The following scripts enable processing a CSV file and creating the appropriate documents and blob within FirstVoices. It can be used to import words, phrases, songs, stories, alphabets and potentially more items into FirstVoices with audio, images and videos.
Currently only FVWordMigrator has been tested and refactored. Others will need more testing with data and may need some tweaking to run.
Tasks in standalone_tasks have been removed and are gradually being re-done in: https://github.com/First-Peoples-Cultural-Council/fv-utils
There are a number of 'Migrators' included that can be generated as runnable jar files. To change which 'Migrator' is being used, update pom.xml, changing the mainClass in the maven-jar-plugin:
<plugin>
<groupId>org.apache.maven.plugins</groupId>
<artifactId>maven-jar-plugin</artifactId>
<configuration>
<archive>
<manifest>
<addClasspath>true</addClasspath>
<classpathPrefix>lib/</classpathPrefix>
<mainClass>*main.java.task/FVWordMigrator*</mainClass>
</manifest>
</archive>
</configuration>
</plugin>
Run mvn clean install
to generate the jar file (will be in target/fv-batch-import.x.x.x.jar)

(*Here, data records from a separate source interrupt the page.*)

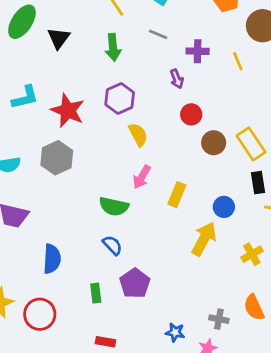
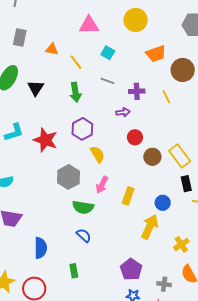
purple arrow: (177, 79) -> (123, 112), turned -72
gray hexagon: (57, 158) -> (68, 177), moved
yellow cross: (252, 254) -> (181, 244), moved
purple pentagon: (135, 283) -> (131, 269), moved

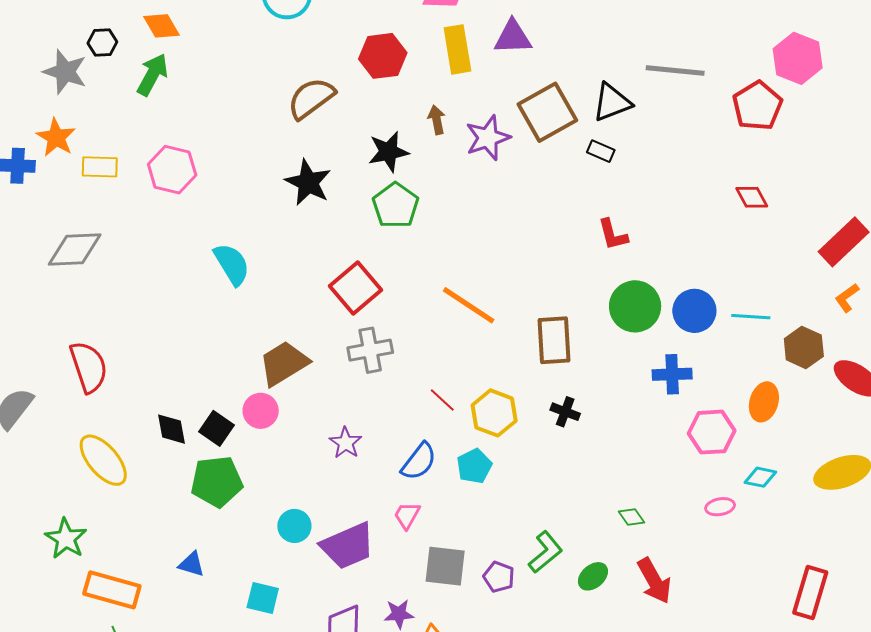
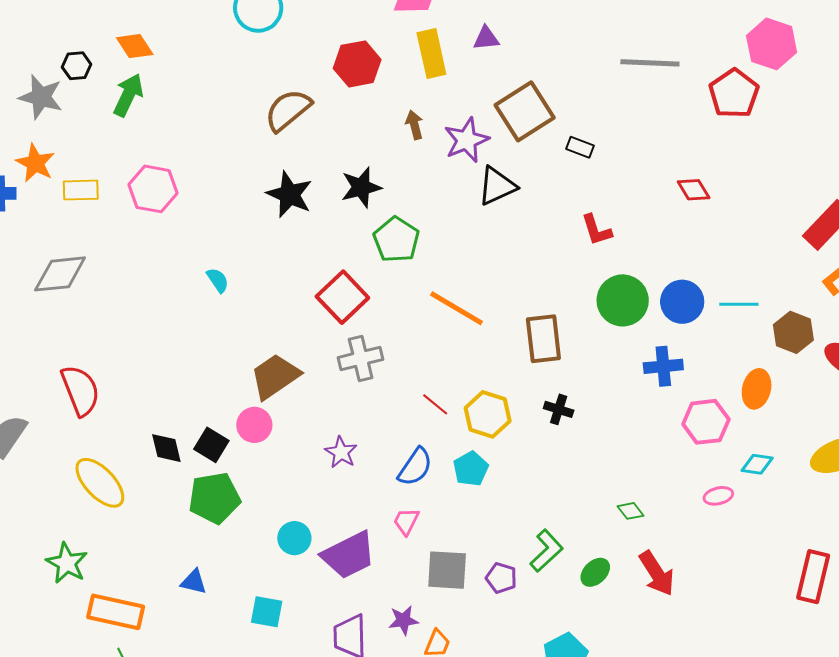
purple triangle: (513, 37) -> (486, 38), size x0.7
black triangle: (612, 102) -> (497, 186), moved
black star: (388, 152) -> (361, 187), moved
red diamond: (752, 197) -> (694, 190), moved
green pentagon: (396, 205) -> (396, 240), moved
cyan semicircle: (232, 264) -> (218, 280), size x0.6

To execute the batch upload for words, for example, run the following command:
java -Xmx1g -jar target/fv-batch-import-1.0.0.jar \
-url "http://localhost:8080/nuxeo"
-username YOUR_USER
-domain FV
-dialect-id 00f00f0-aef0-468f-adc7-d0e00000d09
-csv-file
/path/to/csv/words.csv
-data-path
/path/to/media/files/
-password
You will be promoted for a password once you run the command. Parameters will differ depending on the Migrator being executed; memory allocation on the size of the import. The optional "-language-path" parameter will override the "-dialect-id" parameter by going to the path, getting the id from Nuxeo and using that instead.

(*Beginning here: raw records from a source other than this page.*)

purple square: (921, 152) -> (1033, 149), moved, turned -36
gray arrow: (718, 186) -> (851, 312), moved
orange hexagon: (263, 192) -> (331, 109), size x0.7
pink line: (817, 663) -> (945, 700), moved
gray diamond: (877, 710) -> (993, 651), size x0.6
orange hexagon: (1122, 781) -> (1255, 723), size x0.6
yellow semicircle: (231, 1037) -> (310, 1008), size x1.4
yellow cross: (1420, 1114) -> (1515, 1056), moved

-url = "Nuxeo URL to connect to", required = true) protected static String url;
-username = "Username to connect with", required = true) protected static String username;
-password = "Password to connect with", required = true, password = true) protected static String password;
-domain = "Nuxeo Domain to operate within", required = true) protected static String domain;
-limit = "Limit the number of lines to process") protected static int limit = 0;
-dialect-id = "The GUID of the dialect to input the entries into", required = true) protected static String dialectID;
-language-path = "The path to the language to input the entries into, rooted at /FV/Workspace/Data/") protected static String languagePath;
-csv-file = "Path to CSV file", required = true) protected static String csvFile;
-data-path = "Path to media files") protected static String blobDataPath;
-skipValidation = "Allows you to skip the validation and process valid records") protected static Boolean skipValidation = false;
-createCategories = "Allows you to create new categories if they are not found" protected static Boolean createCategoryPolicy = false;
-updateStrategy = "Allows you to process the batches in different ways, beyond just creating (see below)" protected static UpdateStrategy updateStrategy = UpdateStrategy.DEFAULT;
Available update strategies:
DEFAULT: Create records; will not create duplicates.
FILL_EMPTY: Update records but will only populate existing fields that are empty with new values.
DANGEROUS_OVERWRITE: Will overwrite ALL existing fields whether empty or not with new values.
OVERWRITE_AUDIO: Will update the audio on existing entries, and nothing else.
Note: Updates are based on the word/phrase matching EXACTLY. So "dog" will update the first record for "dog" that is in the DB.